[Dataset entries]
-- Opening Marker --

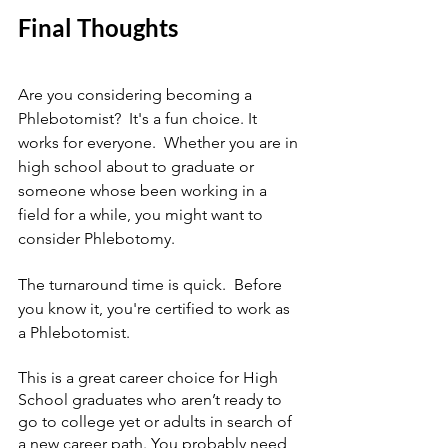
Final Thoughts
Are you considering becoming a 
Phlebotomist?  It's a fun choice. It 
works for everyone.  Whether you are in 
high school about to graduate or 
someone whose been working in a 
field for a while, you might want to 
consider Phlebotomy.
The turnaround time is quick.  Before 
you know it, you're certified to work as 
a Phlebotomist.
This is a great career choice for High 
School graduates who aren’t ready to 
go to college yet or adults in search of 
a new career path. You probably need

-- Closing Marker --

Each line of the records that contains the string "choice" must be copied.

Phlebotomist?  It's a fun choice. It 
This is a great career choice for High 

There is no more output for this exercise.